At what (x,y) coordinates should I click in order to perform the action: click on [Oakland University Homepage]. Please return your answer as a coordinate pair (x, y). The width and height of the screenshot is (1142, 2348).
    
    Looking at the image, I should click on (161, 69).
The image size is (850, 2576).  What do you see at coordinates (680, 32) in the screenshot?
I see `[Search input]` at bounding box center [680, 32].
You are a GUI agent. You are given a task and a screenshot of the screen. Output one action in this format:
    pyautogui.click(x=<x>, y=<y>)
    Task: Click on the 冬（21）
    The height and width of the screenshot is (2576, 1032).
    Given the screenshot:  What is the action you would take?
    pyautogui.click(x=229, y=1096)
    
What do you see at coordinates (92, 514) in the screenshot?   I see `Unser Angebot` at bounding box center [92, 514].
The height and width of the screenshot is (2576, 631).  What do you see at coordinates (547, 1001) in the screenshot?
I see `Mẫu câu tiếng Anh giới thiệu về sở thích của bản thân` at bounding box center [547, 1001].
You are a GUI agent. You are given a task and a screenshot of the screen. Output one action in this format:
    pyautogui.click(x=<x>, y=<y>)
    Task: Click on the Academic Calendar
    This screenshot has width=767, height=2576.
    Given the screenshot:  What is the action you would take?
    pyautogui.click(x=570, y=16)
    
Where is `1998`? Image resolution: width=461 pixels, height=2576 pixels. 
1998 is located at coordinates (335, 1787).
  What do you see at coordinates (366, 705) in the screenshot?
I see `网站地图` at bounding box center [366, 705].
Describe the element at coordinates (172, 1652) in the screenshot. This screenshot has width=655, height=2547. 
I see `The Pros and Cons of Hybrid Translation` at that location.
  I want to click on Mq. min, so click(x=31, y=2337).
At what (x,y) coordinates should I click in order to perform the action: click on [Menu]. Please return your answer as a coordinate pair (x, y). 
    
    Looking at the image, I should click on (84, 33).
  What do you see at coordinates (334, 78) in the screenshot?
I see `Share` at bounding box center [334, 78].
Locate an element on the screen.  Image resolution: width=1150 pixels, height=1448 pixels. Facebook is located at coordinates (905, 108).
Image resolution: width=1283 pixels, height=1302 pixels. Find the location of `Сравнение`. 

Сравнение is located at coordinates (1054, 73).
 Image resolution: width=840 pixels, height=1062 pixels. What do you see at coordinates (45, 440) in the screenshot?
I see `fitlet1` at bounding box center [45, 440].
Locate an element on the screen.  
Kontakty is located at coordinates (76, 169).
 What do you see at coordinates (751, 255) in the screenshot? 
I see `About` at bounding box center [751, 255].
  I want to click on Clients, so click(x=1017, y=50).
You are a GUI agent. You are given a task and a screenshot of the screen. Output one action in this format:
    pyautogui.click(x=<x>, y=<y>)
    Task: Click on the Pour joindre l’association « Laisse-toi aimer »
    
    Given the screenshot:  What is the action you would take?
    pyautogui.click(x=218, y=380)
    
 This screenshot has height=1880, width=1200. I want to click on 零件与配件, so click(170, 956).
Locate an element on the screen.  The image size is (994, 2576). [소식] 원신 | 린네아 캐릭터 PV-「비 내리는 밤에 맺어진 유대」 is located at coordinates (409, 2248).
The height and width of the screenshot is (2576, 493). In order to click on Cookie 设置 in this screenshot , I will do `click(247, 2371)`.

▬▬▬

Task
Without altering a single character, write out every record above.

Output
At what (x,y) coordinates should I click in order to perform the action: click on [Oakland University Homepage]. Please return your answer as a coordinate pair (x, y). The width and height of the screenshot is (1142, 2348).
    
    Looking at the image, I should click on (161, 69).
The image size is (850, 2576).  What do you see at coordinates (680, 32) in the screenshot?
I see `[Search input]` at bounding box center [680, 32].
You are a GUI agent. You are given a task and a screenshot of the screen. Output one action in this format:
    pyautogui.click(x=<x>, y=<y>)
    Task: Click on the 冬（21）
    The height and width of the screenshot is (2576, 1032).
    Given the screenshot:  What is the action you would take?
    pyautogui.click(x=229, y=1096)
    
What do you see at coordinates (92, 514) in the screenshot?   I see `Unser Angebot` at bounding box center [92, 514].
The height and width of the screenshot is (2576, 631).  What do you see at coordinates (547, 1001) in the screenshot?
I see `Mẫu câu tiếng Anh giới thiệu về sở thích của bản thân` at bounding box center [547, 1001].
You are a GUI agent. You are given a task and a screenshot of the screen. Output one action in this format:
    pyautogui.click(x=<x>, y=<y>)
    Task: Click on the Academic Calendar
    This screenshot has width=767, height=2576.
    Given the screenshot:  What is the action you would take?
    pyautogui.click(x=570, y=16)
    
Where is `1998`? Image resolution: width=461 pixels, height=2576 pixels. 
1998 is located at coordinates (335, 1787).
  What do you see at coordinates (366, 705) in the screenshot?
I see `网站地图` at bounding box center [366, 705].
Describe the element at coordinates (172, 1652) in the screenshot. This screenshot has width=655, height=2547. 
I see `The Pros and Cons of Hybrid Translation` at that location.
  I want to click on Mq. min, so click(x=31, y=2337).
At what (x,y) coordinates should I click in order to perform the action: click on [Menu]. Please return your answer as a coordinate pair (x, y). 
    
    Looking at the image, I should click on (84, 33).
  What do you see at coordinates (334, 78) in the screenshot?
I see `Share` at bounding box center [334, 78].
Locate an element on the screen.  Image resolution: width=1150 pixels, height=1448 pixels. Facebook is located at coordinates (905, 108).
Image resolution: width=1283 pixels, height=1302 pixels. Find the location of `Сравнение`. 

Сравнение is located at coordinates (1054, 73).
 Image resolution: width=840 pixels, height=1062 pixels. What do you see at coordinates (45, 440) in the screenshot?
I see `fitlet1` at bounding box center [45, 440].
Locate an element on the screen.  
Kontakty is located at coordinates (76, 169).
 What do you see at coordinates (751, 255) in the screenshot? 
I see `About` at bounding box center [751, 255].
  I want to click on Clients, so click(x=1017, y=50).
You are a GUI agent. You are given a task and a screenshot of the screen. Output one action in this format:
    pyautogui.click(x=<x>, y=<y>)
    Task: Click on the Pour joindre l’association « Laisse-toi aimer »
    
    Given the screenshot:  What is the action you would take?
    pyautogui.click(x=218, y=380)
    
 This screenshot has height=1880, width=1200. I want to click on 零件与配件, so click(170, 956).
Locate an element on the screen.  The image size is (994, 2576). [소식] 원신 | 린네아 캐릭터 PV-「비 내리는 밤에 맺어진 유대」 is located at coordinates (409, 2248).
The height and width of the screenshot is (2576, 493). In order to click on Cookie 设置 in this screenshot , I will do `click(247, 2371)`.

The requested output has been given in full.